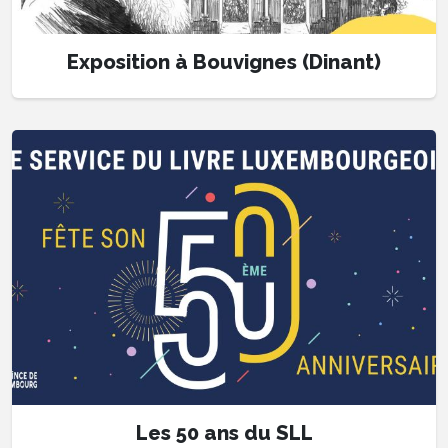
Exposition à Bouvignes (Dinant)
Les 50 ans du SLL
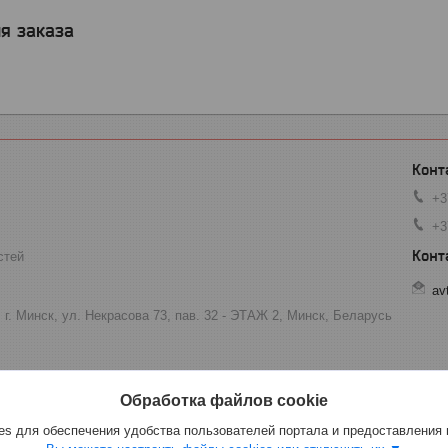
я заказа
+3
+3
стей
av
 г. Минск, ул. Некрасова 73, пав. 32 - ЭТАЖ 2, Минск, Беларусь
Обработка файлов cookie
s для обеспечения удобства пользователей портала и предоставления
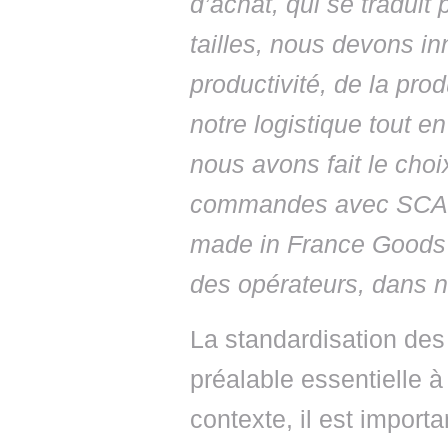
d’achat, qui se tradui
tailles, nous devons in
productivité, de la prod
notre logistique tout e
nous avons fait le cho
commandes avec SCAL
made in France Goods 
des opérateurs, dans n
La standardisation des
préalable essentielle à
contexte, il est importa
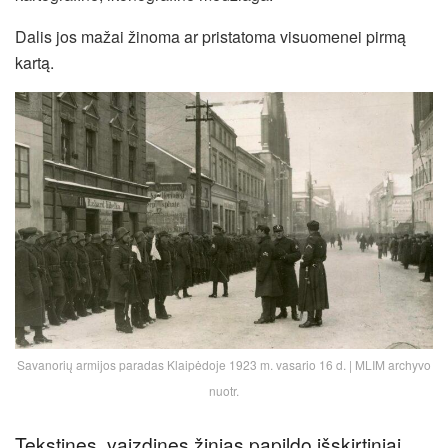
Dalis jos mažai žinoma ar pristatoma visuomenei pirmą
kartą.
Savanorių armijos paradas Klaipėdoje 1923 m. vasario 16 d. | MLIM archyvo
nuotr.
Tekstines, vaizdines žinias papildo išskirtiniai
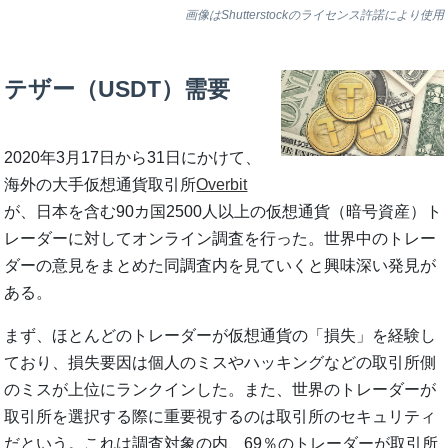
画像はShutterstockのライセンス許諾により使用
テザー（USDT）需要
2020年3月17日から31日にかけて、
海外の大手仮想通貨取引所
Overbit
が、日本を含む90カ国2500人以上の仮想通貨（暗号資産）ト
レーダーに対してオンライン調査を行った。世界中のトレー
ダーの意見をまとめた同調査内を見ていくと興味深い発見が
ある。
まず、ほとんどのトレーダーが仮想通貨の「損失」を経験し
ており、損失要因は個人のミスやハッキングなどの取引所側
のミスが上位にランクインした。また、世界のトレーダーが
取引所を選択する際に重要視するのは取引所のセキュリティ
だという。これは調査対象の内、69％のトレーダーが取引所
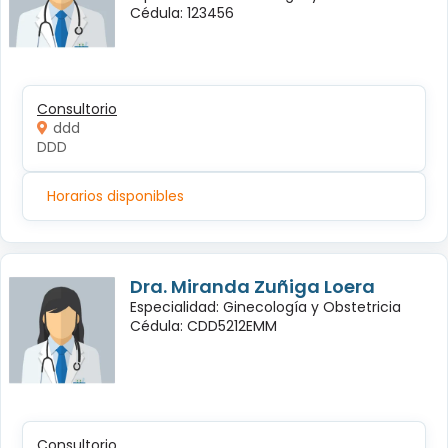
Cédula: 123456
Consultorio
ddd
DDD
Horarios disponibles
Dra. Miranda Zuñiga Loera
Especialidad: Ginecología y Obstetricia
Cédula: CDD5212EMM
Consultorio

### About this task
Copy every line of the data where "nous" is found.

### Written response
tailles, nous devons in
nous avons fait le cho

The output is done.